▶ _What you need to do_
The entries that follow include a run beginning at the line with "ИНН 440111824433" and ending at the line with "беременности. Российская Федерация"; restate that run word for word and leave the rest out.

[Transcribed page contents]
┌────────

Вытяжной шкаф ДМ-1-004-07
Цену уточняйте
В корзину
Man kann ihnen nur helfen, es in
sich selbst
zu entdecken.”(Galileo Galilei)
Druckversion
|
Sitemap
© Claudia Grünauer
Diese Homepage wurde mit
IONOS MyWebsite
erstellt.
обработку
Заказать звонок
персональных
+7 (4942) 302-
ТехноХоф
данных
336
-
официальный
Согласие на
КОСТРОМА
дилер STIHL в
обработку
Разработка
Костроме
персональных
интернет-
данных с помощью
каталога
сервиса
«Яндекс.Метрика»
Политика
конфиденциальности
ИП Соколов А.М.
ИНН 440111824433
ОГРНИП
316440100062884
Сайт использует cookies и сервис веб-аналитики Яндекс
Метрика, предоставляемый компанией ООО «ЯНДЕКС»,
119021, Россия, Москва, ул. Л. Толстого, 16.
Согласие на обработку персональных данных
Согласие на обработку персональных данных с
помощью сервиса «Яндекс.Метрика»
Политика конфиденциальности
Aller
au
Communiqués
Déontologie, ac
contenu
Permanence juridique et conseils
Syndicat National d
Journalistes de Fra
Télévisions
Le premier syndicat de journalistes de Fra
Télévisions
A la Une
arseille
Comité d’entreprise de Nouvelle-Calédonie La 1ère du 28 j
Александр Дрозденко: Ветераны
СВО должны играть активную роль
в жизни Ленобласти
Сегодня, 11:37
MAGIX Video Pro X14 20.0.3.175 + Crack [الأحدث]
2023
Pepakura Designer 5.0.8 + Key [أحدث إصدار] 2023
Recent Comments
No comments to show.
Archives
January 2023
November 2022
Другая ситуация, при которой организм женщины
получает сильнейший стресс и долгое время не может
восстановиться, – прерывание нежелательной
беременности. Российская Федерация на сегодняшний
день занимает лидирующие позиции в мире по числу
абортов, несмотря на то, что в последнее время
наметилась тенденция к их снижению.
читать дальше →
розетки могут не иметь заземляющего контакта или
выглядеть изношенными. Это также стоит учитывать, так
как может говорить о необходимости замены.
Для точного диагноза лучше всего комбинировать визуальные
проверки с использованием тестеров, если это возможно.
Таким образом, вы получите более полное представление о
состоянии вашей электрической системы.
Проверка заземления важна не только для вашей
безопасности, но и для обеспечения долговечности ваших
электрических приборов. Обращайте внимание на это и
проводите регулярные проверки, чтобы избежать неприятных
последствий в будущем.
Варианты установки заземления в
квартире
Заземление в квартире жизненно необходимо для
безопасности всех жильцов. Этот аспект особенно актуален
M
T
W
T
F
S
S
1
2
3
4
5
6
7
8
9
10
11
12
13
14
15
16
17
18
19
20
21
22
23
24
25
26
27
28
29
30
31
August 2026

└────────
┌────────

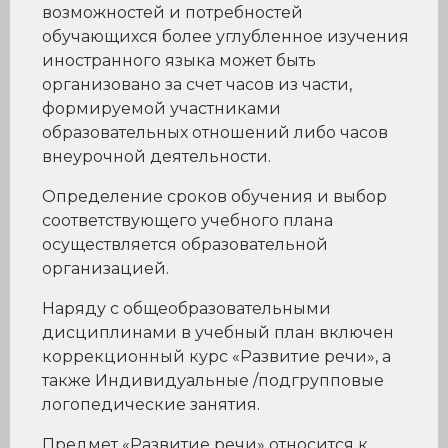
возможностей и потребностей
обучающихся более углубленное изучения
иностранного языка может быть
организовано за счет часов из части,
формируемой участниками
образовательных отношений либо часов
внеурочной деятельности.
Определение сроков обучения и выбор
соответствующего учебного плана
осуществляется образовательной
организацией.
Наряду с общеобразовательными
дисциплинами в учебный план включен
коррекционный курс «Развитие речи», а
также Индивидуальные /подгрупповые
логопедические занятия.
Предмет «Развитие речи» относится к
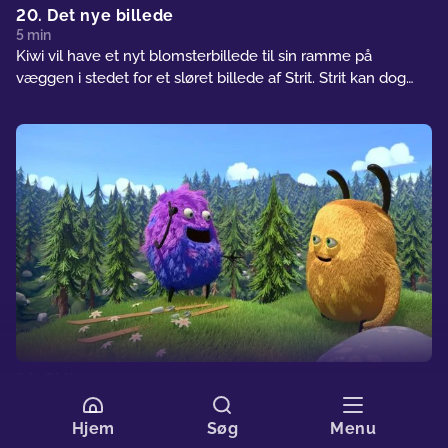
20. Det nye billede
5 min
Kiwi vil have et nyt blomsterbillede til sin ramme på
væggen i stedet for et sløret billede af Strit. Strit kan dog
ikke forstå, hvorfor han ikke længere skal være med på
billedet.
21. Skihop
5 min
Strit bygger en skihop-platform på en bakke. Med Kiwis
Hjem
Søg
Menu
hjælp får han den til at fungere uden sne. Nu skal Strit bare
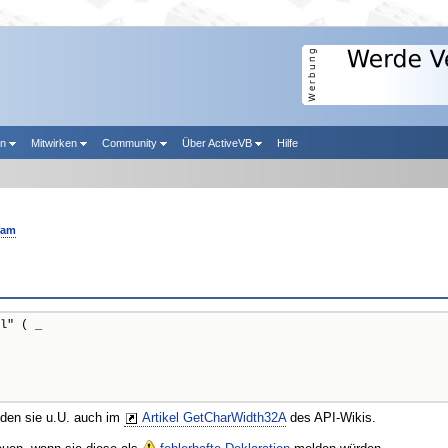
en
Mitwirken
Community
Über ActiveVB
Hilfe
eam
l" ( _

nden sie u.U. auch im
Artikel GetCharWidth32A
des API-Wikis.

└────────
┌────────

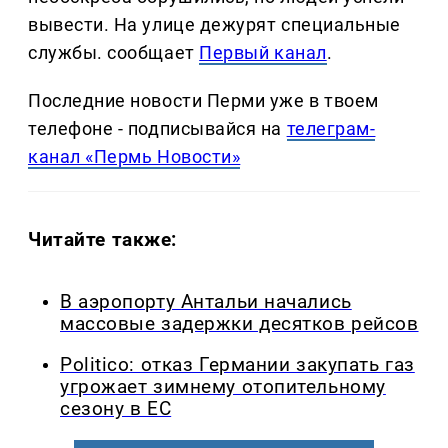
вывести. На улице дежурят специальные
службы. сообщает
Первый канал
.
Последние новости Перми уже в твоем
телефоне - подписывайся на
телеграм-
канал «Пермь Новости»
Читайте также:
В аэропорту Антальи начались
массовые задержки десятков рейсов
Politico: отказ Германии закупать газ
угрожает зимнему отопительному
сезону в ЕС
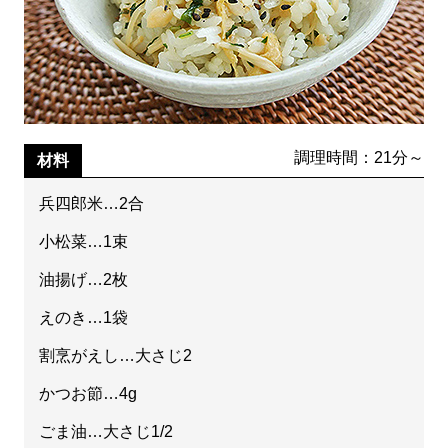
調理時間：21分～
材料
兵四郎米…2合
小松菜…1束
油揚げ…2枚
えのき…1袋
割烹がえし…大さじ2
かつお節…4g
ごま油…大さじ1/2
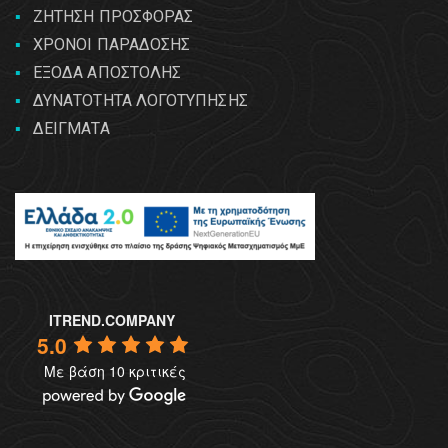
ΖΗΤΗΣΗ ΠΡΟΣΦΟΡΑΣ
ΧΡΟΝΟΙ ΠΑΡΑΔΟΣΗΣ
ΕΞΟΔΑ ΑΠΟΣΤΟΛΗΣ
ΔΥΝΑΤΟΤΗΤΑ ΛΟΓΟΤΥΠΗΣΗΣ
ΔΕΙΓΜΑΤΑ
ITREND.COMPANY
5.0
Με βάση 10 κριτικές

└────────

▶ _Written reply_
ИНН 440111824433
ОГРНИП
316440100062884
Сайт использует cookies и сервис веб-аналитики Яндекс
Метрика, предоставляемый компанией ООО «ЯНДЕКС»,
119021, Россия, Москва, ул. Л. Толстого, 16.
Согласие на обработку персональных данных
Согласие на обработку персональных данных с
помощью сервиса «Яндекс.Метрика»
Политика конфиденциальности
Aller
au
Communiqués
Déontologie, ac
contenu
Permanence juridique et conseils
Syndicat National d
Journalistes de Fra
Télévisions
Le premier syndicat de journalistes de Fra
Télévisions
A la Une
arseille
Comité d’entreprise de Nouvelle-Calédonie La 1ère du 28 j
Александр Дрозденко: Ветераны
СВО должны играть активную роль
в жизни Ленобласти
Сегодня, 11:37
MAGIX Video Pro X14 20.0.3.175 + Crack [الأحدث]
2023
Pepakura Designer 5.0.8 + Key [أحدث إصدار] 2023
Recent Comments
No comments to show.
Archives
January 2023
November 2022
Другая ситуация, при которой организм женщины
получает сильнейший стресс и долгое время не может
восстановиться, – прерывание нежелательной
беременности. Российская Федерация на сегодняшний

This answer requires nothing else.